El amor fluye, imagina, sueña, contempla y, en su embelesamiento, a veces aminora su marcha; el odio jamás se distrae, nunca descansa; prueba de ello: el mundo que nos hemos dado.
El epígrafe de inicio refleja el espíritu y apela a una idea de mi abuelo, quien a través de las anécdotas de mi madre me enseñó a mirar el mundo.

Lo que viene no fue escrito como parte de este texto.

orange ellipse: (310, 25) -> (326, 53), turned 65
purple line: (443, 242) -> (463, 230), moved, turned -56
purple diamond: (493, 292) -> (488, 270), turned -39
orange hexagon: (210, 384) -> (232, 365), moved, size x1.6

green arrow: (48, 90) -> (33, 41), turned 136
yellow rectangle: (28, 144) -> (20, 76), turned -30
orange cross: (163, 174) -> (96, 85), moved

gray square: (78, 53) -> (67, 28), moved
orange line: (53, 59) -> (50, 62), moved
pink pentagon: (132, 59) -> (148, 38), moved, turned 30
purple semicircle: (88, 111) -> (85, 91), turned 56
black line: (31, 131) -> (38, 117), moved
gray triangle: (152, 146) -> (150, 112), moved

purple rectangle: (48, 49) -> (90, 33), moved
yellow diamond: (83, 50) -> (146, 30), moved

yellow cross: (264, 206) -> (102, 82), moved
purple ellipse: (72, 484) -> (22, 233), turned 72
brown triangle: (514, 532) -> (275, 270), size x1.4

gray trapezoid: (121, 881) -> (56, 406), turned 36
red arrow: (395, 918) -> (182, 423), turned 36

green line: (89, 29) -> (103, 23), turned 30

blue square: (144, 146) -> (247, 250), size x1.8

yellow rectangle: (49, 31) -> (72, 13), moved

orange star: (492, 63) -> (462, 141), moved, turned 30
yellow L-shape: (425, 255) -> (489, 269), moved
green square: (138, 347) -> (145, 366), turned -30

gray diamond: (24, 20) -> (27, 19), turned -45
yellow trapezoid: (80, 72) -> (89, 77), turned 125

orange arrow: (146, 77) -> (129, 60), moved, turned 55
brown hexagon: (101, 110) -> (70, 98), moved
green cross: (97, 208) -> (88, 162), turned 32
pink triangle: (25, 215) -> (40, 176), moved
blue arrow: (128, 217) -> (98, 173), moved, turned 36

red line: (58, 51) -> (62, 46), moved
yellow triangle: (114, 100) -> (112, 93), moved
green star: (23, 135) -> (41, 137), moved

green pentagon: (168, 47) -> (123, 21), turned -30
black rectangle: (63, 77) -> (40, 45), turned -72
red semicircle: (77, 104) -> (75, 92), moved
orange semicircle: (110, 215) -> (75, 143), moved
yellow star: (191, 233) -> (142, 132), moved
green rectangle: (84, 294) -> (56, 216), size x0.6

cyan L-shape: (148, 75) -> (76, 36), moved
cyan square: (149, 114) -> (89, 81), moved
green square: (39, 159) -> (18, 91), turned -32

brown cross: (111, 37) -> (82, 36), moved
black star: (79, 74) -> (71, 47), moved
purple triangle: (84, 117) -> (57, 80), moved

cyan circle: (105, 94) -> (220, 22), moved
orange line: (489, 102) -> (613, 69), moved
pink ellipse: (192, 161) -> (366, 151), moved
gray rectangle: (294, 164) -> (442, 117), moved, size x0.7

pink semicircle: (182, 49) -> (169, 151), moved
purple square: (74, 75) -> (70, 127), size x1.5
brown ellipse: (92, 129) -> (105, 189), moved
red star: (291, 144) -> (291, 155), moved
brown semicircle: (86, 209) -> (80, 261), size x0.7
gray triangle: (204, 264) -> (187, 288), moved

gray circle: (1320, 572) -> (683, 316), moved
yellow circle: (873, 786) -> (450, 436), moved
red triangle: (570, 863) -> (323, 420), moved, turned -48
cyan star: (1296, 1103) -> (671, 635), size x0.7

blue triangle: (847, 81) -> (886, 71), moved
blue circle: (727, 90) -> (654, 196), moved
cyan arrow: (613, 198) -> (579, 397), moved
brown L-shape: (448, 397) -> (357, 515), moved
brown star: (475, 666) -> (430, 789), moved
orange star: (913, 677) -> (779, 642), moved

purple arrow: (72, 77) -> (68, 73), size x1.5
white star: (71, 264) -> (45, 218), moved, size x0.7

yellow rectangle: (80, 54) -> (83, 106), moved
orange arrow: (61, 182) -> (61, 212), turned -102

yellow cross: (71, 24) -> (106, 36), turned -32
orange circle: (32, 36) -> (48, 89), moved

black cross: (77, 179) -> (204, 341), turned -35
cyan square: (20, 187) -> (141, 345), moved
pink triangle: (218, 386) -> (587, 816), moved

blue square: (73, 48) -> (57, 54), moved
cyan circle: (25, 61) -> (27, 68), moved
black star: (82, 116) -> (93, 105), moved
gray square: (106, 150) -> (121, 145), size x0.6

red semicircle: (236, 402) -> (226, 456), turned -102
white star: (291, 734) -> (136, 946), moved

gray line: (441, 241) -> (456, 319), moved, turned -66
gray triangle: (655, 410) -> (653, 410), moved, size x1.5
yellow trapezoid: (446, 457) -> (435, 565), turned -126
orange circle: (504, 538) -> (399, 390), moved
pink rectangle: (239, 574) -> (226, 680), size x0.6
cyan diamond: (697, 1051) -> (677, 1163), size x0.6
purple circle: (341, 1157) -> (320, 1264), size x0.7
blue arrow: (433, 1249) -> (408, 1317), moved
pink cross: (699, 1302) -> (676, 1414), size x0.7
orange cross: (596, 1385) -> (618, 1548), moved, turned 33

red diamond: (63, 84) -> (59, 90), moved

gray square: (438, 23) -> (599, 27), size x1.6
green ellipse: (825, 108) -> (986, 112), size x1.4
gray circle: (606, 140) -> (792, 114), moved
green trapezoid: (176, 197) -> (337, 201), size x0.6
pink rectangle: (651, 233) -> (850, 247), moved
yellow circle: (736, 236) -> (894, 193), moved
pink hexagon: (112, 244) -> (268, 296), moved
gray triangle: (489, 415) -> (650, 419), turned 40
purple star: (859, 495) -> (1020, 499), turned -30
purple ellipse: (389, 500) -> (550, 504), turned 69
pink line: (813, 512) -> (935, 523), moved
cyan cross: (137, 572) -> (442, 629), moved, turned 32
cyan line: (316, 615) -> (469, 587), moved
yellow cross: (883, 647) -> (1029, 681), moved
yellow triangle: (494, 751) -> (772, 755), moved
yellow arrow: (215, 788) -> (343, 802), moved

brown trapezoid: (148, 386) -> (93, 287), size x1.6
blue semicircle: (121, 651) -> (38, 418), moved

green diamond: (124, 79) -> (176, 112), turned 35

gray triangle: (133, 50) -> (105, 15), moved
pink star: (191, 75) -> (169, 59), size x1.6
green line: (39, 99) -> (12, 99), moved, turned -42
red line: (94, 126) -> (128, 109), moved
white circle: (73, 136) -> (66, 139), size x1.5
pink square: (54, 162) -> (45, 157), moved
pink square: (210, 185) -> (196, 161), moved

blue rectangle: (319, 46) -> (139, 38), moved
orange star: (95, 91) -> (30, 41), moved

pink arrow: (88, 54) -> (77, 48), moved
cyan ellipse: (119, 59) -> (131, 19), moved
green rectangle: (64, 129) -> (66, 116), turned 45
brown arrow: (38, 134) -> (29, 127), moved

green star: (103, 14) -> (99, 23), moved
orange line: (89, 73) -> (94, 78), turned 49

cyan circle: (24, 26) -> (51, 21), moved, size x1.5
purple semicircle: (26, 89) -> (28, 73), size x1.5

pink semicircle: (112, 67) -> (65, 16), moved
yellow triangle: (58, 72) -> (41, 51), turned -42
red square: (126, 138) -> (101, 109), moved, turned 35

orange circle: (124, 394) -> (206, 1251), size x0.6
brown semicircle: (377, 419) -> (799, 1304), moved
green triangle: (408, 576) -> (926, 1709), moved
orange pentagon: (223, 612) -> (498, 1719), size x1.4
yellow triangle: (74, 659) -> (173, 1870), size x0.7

Para bien y para mal, muy acorde con su tiempo, nos enseñó a asomarnos a la realidad desde el paradigma de la sospecha.
Con los años, no sin resistencias, comprendí lo acertado de la perspectiva en una doble vertiente: su funcionalidad a la hora de construir un pensamiento crítico, por un lado; y la significativa casuística en favor del acierto, por otro.
Y en este ejercicio de anticiparse, en el que acertar puede implicar una derrota, es que hoy nos interpela la necesidad de no olvidar estos meses pandemia y confinamiento.
La primera no ha acabado, apenas da un respiro a nuestro estresado sistema sanitario; el segundo en cambio, en su relajamiento, nos expone a amenazas, pero también a la posibilidad de empezar a delinear un orden nuevo; esto siempre y cuando la desescalada no archive nuestras reflexiones de ese “tiempo en pausa” con la misma velocidad que las recetas de panes caseros.
La generalizada sensación de que el mundo del que nos bajamos con el estado de alarma venía funcionando muy mal, nos llevó a prácticas mediante las cuales se sobrevivió al rigor de otros tiempos.
Sin ignorar la zozobra que supuso para muchos que vieron puesta en jaque su subsistencia, el aislamiento de la cuarentena nos permitió al redescubrimiento de nuestras redes vecinales y comunitarias, nos devolvió al contacto con los anónimos de proximidad, al encuentro sin prisas con nuestros compañeros de vida y de cama.
Aquello fue un salir dentro. Desde nuestros balcones nos encontrábamos acompañados por un mundo más extenso.